What This Automation Does
This workflow takes a search URL for products on Etsy and scrapes multiple pages of results automatically using Bright Data’s Web Unlocker API.
Then it uses Google Gemini AI to pull out product info like images, names, links, brands, and prices into clean data.
Finally, it sends summary info to a webhook and saves detailed JSON files locally.
This cuts the time for Etsy research from many hours to just minutes and keeps the data accurate.
Tools and Services Used
- n8n automation platform: For building and running the workflow.
- Bright Data Web Unlocker API: To bypass Etsy’s scraping blocks and get raw page content.
- Google Gemini AI (via Google PaLM API): To extract structured product information from raw HTML or markdown.
- Optional – OpenAI GPT-4 API: Alternative AI model for data extraction if preferred.
Inputs, Processing Steps, and Outputs
Inputs
- Etsy search URL with query and pagination (e.g., “wall art for mum” sorted by newest).
- Bright Data Web Unlocker API credentials.
- Google Gemini API credentials.
- Optional OpenAI API credentials for AI extraction.
Processing Steps
- POST Etsy search URL and related data to Bright Data API to retrieve raw page content.
- Use Google Gemini AI to find all pagination links from the first page.
- Loop through each pagination URL, scrape content again with Bright Data API.
- Use AI to extract structured product details from each page’s content.
- Send summaries to a webhook for external notification.
- Encode and save all detailed data to local disk as JSON files.
Outputs
- Structured JSON files of Etsy product data stored locally for offline use.
- Real-time webhook notifications carrying product summary data.
Beginner Step-by-Step: How to Use This Workflow in n8n
Importing the Workflow
- Download the provided workflow JSON file using the Download button on this page.
- Open the n8n editor where you want to run the workflow.
- Click “Import from File” and select the downloaded workflow file.
Configuring Credentials
- Go to each node that requires external access, like the HTTP Request nodes.
Add or update Bright Data API credentials with your valid API Key. - Enter Google Gemini API keys where the Google Gemini nodes ask for credentials.
- If using OpenAI alternative nodes, set the OpenAI API Key in those nodes.
- Update any placeholder URLs, such as the webhook URL, with your own target endpoint.
Testing and Activation
- Run the workflow once manually by triggering the Manual Trigger node to check for errors.
- Watch the output of each node to confirm data passes correctly.
- Fix any errors related to credentials or file paths that appear.
- When tests succeed, activate the workflow to run automatically or on schedule.
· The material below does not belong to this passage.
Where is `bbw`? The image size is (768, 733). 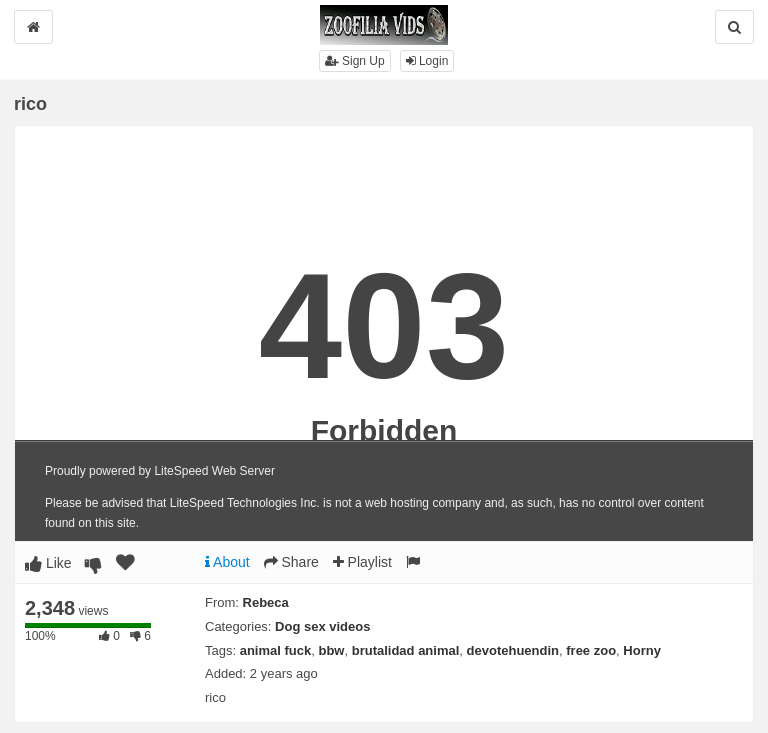 bbw is located at coordinates (331, 650).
- Ensure your n8n setup has permission to write to the local disk if saving JSON files.
You can setup scheduled runs using a Cron node if regular updates are needed.
For running this on your own server or VPS, consider self-host n8n resources.
Why This Workflow Exists
Manually copying Etsy product data from pages is slow and error-prone.
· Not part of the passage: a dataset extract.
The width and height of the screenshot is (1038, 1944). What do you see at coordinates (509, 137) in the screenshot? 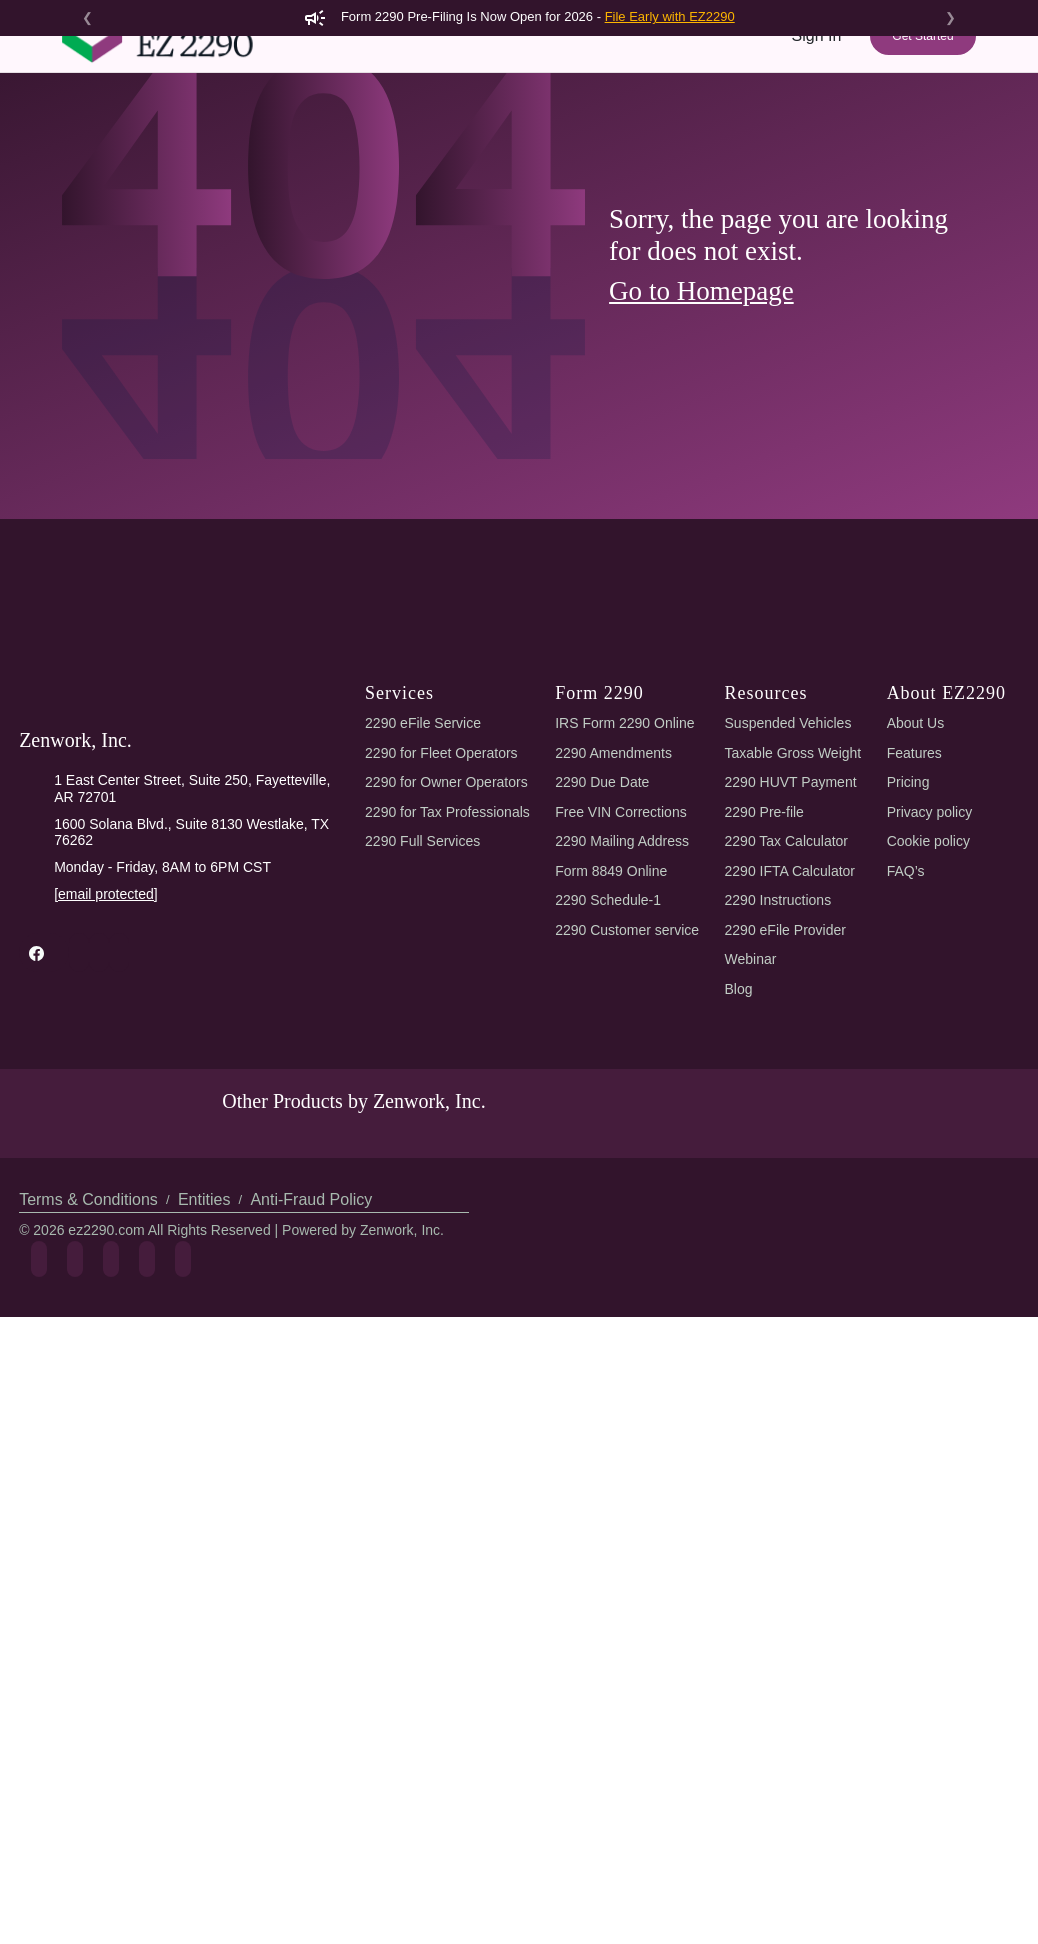 I see `Features` at bounding box center [509, 137].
This workflow automates that task so the user spends less time collecting and more time creating or selling.
It works better because APIs avoid blocks and use AI to clean the messy data.
The user gets fresh product info faster and can make better choices about their shop.
How The Workflow Works
The first input is a search URL capturing the product keyword and page.
The workflow sends this URL to Bright Data’s API to get the page’s raw content even if Etsy tries to block the scraper.
Then, Google Gemini reads that raw content to find all pagination links on the page.
The system loops over all pagination URLs, sending each one again to Bright Data’s API for content retrieval.
For each page content, AI models extract useful product information and parse results into structured data.
This structured data can then be pushed out via webhooks or saved locally as JSON files the user can open later.
Common Issues and How To Fix Them
- HTTP Request Fails 401 Unauthorized: Check that Bright Data API Key in the HTTP Request node is correct and not expired.
- AI Extraction Returns Empty Data: Make sure raw HTML text is passed fully and JSON schemas in AI Information Extractor nodes match exactly.
- File Write Permission Errors: Confirm the ReadWrite File node targets a writable folder and n8n process has write permission.
Customization Ideas
- Change the search keywords in the Set node by editing the Etsy URL to track other products.
- Replace Google Gemini AI nodes with OpenAI GPT-4 nodes for different extraction results.
- Modify file output format in the ReadWrite File node to save CSV or XML instead of JSON.
- Update webhook URLs in the HTTP Request notification node to call any desired service or messaging app.
- Extend pagination scraping by increasing loop limits or batch sizes to gather more pages.
Summary and Results
✓ The workflow quickly collects Etsy product data from many pages automatically.
✓ It turns blocked web requests into structured JSON data.
✓ Webhook notifications keep the user updated in real time.
→ Research time drops from hours to minutes.
→ Data accuracy improves over manual copying.
→ The user can better watch competitors and update their own shop.